DVD Review - Robot & Frank

Robot & Frank made my personal list of the best movies of 2012. It was in my Top 20. It got such a limited release that not a lot of people were able to see it in theaters. Yet, it is so well-written and so well-acted with great supporting performances that it is a must-see for any one who hasn't.

In 2012, there was a number of smaller and independent films that were tiny human dramas that incorporated sci-fi elements to broaden them. Sound of My Voice and Safety Not Guaranteed are the two examples. Those two examples didn't utilize the sci-fi elements as well as they could. They used the sci-fi elements as hooks or as questions that strung the audience along. Robot & Frank rises above all of those others because the sci-fi elements are more part of the world of this movie.

Oscar-nominee Frank Langella (Frost/Nixon) stars as Frank, an old man living alone in the woods of upstate New York. It's somewhere in the near future. It's in fact half-way between now and the reality in I, Robot (2004). Automatons in the shape of humans aren't on the street, walking dogs, but we get the sense that Frank's world is almost there. Yet, Frank is perhaps in his sixties or seventies and he resists at first all the robots as well as the sentiments of most people who don't read books bound on paper.

Oscar-winner Susan Sarandon (Dead Man Walking) co-stars as Jennifer, the librarian who like Frank enjoys traditional books but she has no problem with the coming technology and the changing culture. She even has a helper robot. It's not any more advanced than a box on wheels. Unlike R2-D2, it can speak, but it's still a box on wheels. She's not afraid of robots as Frank seems to be initially.

James Marsden (X-Men and Hairspray) co-stars as Hunter, Frank's son who brings his father a robot. He never says so, but he worries that Frank might be suffering from Alzheimer's disease. If not, Hunter worries that Frank isn't taking care of himself in general. Hunter brings him a robot that looks like an all-white, between 4 or 5-feet-tall, astronaut or an all-white, Lego man that's meant to be a live-in nurse to monitor Frank's health and make sure he's eating vegetables and exercising.

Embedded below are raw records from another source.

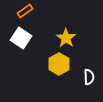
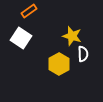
orange rectangle: moved 4 px right
yellow star: moved 6 px right, 2 px up; rotated 18 degrees counterclockwise
white semicircle: moved 6 px left, 23 px up
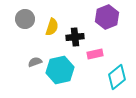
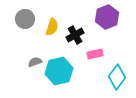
black cross: moved 2 px up; rotated 24 degrees counterclockwise
cyan hexagon: moved 1 px left, 1 px down
cyan diamond: rotated 15 degrees counterclockwise
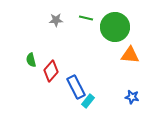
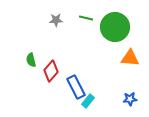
orange triangle: moved 3 px down
blue star: moved 2 px left, 2 px down; rotated 16 degrees counterclockwise
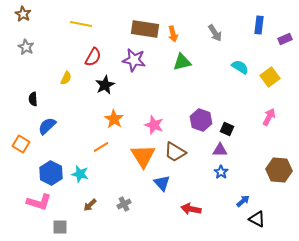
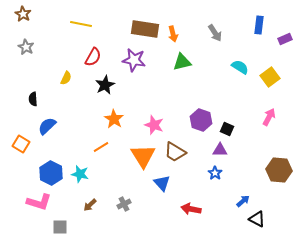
blue star: moved 6 px left, 1 px down
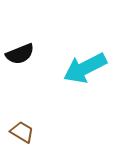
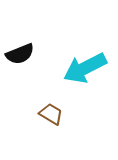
brown trapezoid: moved 29 px right, 18 px up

Peter Sarsgaard (Shattered Glass and Kinsey) voices the robot. At first, Frank is averse to the robot and anyone watching this movie will probably share that aversion. In the past three or four decades of film history, robots have constantly been a source of aversion or outright fear. Either robots or machines with artficial intelligence have always been antagonists to humans, as depicted on film. From Stanley Kubrick's 2001: A Space Odyssey to James Cameron's The Terminator, robots as villains are a cliché and the voices of these robots are typically cold and calculating. Sarsgaard's voice is just above that. His voice has a warmth to it, and as the movie goes forward, his voice, mainly through dialogue, develops a personality.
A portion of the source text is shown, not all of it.